Et pourtant, même si nous sommes croyant, même si nous sommes entourés, aimés, soutenus par des amours, des parents, des amis, aussi sincères soient-ils. Nous sommes seuls. Même si ceux qui nous aiment nous apportent tendresse, soutien, consolation, etc. Personne ne peut nous soustraire à la solitude inhérente à la condition humaine.

neAssumons-le

Personne d’autre que nous ne peut exprimer notre raison d’être. En effet, personne d’autre que nous n’est habilité à définir nos aspirations. Ou encore à choisir notre projet de vie. Parce que personne ne peut mieux que nous choisir ce que nous voulons être dans dix minutes, dans deux jours ou dans dix ans.

On trouve alors le courage de ne compter sur personne. D’oser de rien attendre des autres: ni amour, ni argent, ni soutien. Pas plus de sa famille, de ses amis, de ses relations, que de quelques sauveurs que ce soit.

Ne rien attendre de ceux qu’on aime ne veut pas dire qu’il faille les négliger. Au contraire, il faut leur dispenser de l’amour sans attendre en retour. En effet, ne rien attendre de ses amours est ne pas s’introduire une dimension d’intérêt dans l’affection qu’on leur porte. Ne rien attendre de ses relations est ne pas les considérer comme un réseau de soutien mais comme un réseau de confiance mutuelle et d’échange.
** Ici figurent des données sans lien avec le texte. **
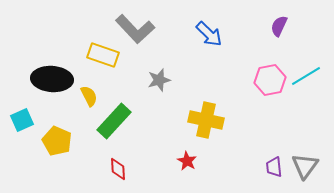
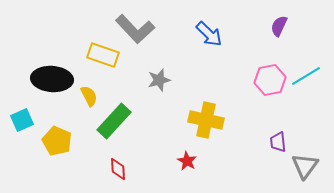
purple trapezoid: moved 4 px right, 25 px up
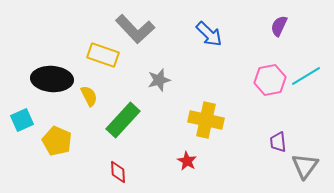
green rectangle: moved 9 px right, 1 px up
red diamond: moved 3 px down
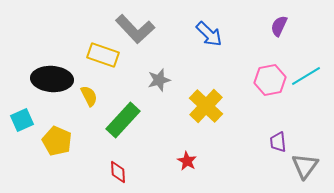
yellow cross: moved 14 px up; rotated 32 degrees clockwise
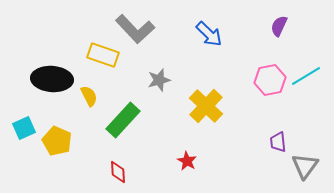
cyan square: moved 2 px right, 8 px down
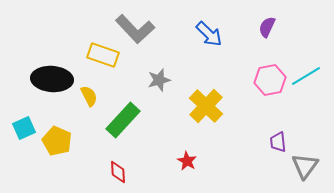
purple semicircle: moved 12 px left, 1 px down
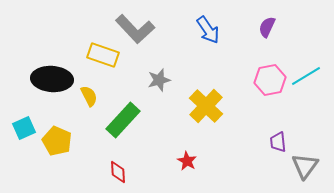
blue arrow: moved 1 px left, 4 px up; rotated 12 degrees clockwise
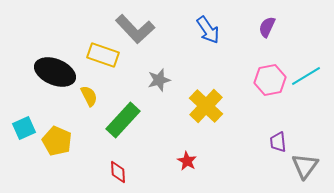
black ellipse: moved 3 px right, 7 px up; rotated 18 degrees clockwise
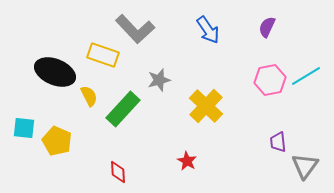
green rectangle: moved 11 px up
cyan square: rotated 30 degrees clockwise
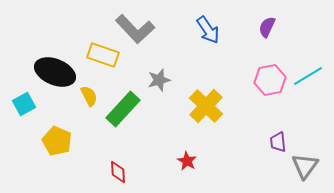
cyan line: moved 2 px right
cyan square: moved 24 px up; rotated 35 degrees counterclockwise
Ne rien attendre s’est s’ouvrir à plus de possibilité

La position qui me semble la plus juste à adopter, lorsque l’on souhaite rester sans attente et sans désir vis-à-vis des autres est d’une part, un constat. Lorsque l’on attend rien de particulier des autres, on peut recevoir beaucoup de choses. En effet, tous les possibles sont ouverts et même des choses auxquels nous ne nous serions peut-être pas donner la permission d’imaginer. Alors que si l’on attend quelque chose de précis, nous ne pouvons recevoir que cette chose ou la déception de ne pas l’avoir reçu. Si l’on attend rien, nous ne sommes pas déçus. Car nous sommes seulement ouverts et réceptifs à recevoir tout ce qui s’offre à nous de bénéfique.

Et si certaines personnes ne sont pas en mesure de nous donner ce dont nous ressentons avoir le besoin. Il ne faut pas les blâmer pour cela. Elles ne peuvent pas ou n’en sont pas capables. C’est à nous de nous résigner et de nous diriger vers d’autres personnes qui nous nourrissent “sans effort” et échangent avec nous d’une manière fluide et naturelle.
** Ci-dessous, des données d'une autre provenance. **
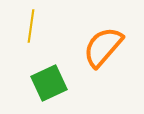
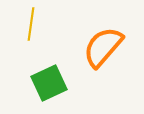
yellow line: moved 2 px up
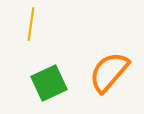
orange semicircle: moved 6 px right, 25 px down
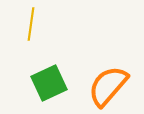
orange semicircle: moved 1 px left, 14 px down
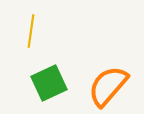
yellow line: moved 7 px down
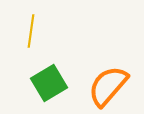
green square: rotated 6 degrees counterclockwise
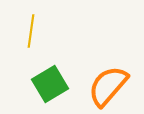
green square: moved 1 px right, 1 px down
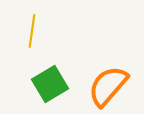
yellow line: moved 1 px right
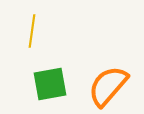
green square: rotated 21 degrees clockwise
Cela veut dire aussi qu’il faut craindre que le pire puisse venir des autres y compris de ceux dont on pourrait espérer aide et compréhension. Et que ce pire est même probable. Parce que la solitude fragilise face au Mal. Il y a en chacun de nous une part d’ombre et une part de lumière. C’est pourquoi, le voir et l’accepter chez soi, comme chez les autres, permet de s’adapter au mieux à son environnement. Prendre conscience de sa solitude conduit donc à prendre la mesure de ce qui menace, et pousse à devenir un peu paranoïaque.